Tonight, six presidential candidates will take the stage and millions of Americans will tune in for the seventh Democratic debate. But will the moderators demand answers for our nation’s 11.9 million poor children?
More than 20 years and 151 presidential debates have passed without a single question on child poverty. Candidates have been asked about the World Series, cursing in movies, and flag lapel pins but not preventable, costly, and immoral child deprivation in the wealthiest nation on earth.

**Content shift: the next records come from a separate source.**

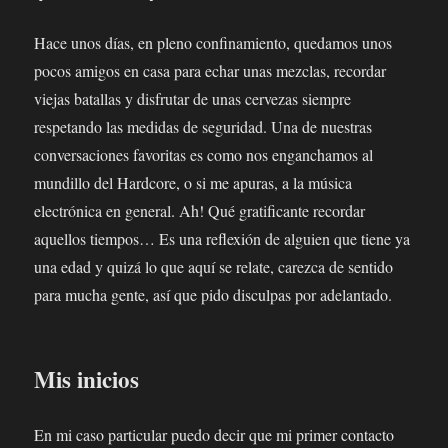
Hace unos días, en pleno confinamiento, quedamos unos
pocos amigos en casa para echar unas mezclas, recordar
viejas batallas y disfrutar de unas cervezas siempre
respetando las medidas de seguridad. Una de nuestras
conversaciones favoritas es como nos enganchamos al
mundillo del Hardcore, o si me apuras, a la música
electrónica en general. Ah! Qué gratificante recordar
aquellos tiempos… Es una reflexión de alguien que tiene ya
una edad y quizá lo que aquí se relate, carezca de sentido
para mucha gente, así que pido disculpas por adelantado.
Mis inicios
En mi caso particular puedo decir que mi primer contacto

Outraged at continued, callous, and cowardly silence in the face of child suffering, the Children’s Defense Fund, the revived Poor People’s Campaign, and a growing number of Americans have been calling upon networks and candidates to elevate the needs of poor children and families on the debate stage. Last week, we confronted our next door neighbors at CNN with window signs asking tonight’s moderators to address poverty head-on. Our friend Rev. Barber of the Poor People’s Campaign echoed these calls to the debate’s co-hosts at the Des Moines Register. In response, Rekha Basu from the Des Moines Register issued a column and call to action for viewers and moderators alike: we must stop allowing ourselves and our leaders to “get so caught up in the minutiae that [we] lose sight of the big picture, which is that more than 50 years after Martin Luther King Jr. spearheaded the first Poor People’s Campaign, nobody’s really talking about poverty anymore. Candidates talk about protecting the middle class, but only a few address the [needs of poor Americans].”
We will be watching tonight’s debate and hoping that changes—and if not, let’s mobilize and raise a ruckus until it does. When a child is born into poverty every 51 seconds in America, we cannot afford to wait for our leaders to take this crisis seriously.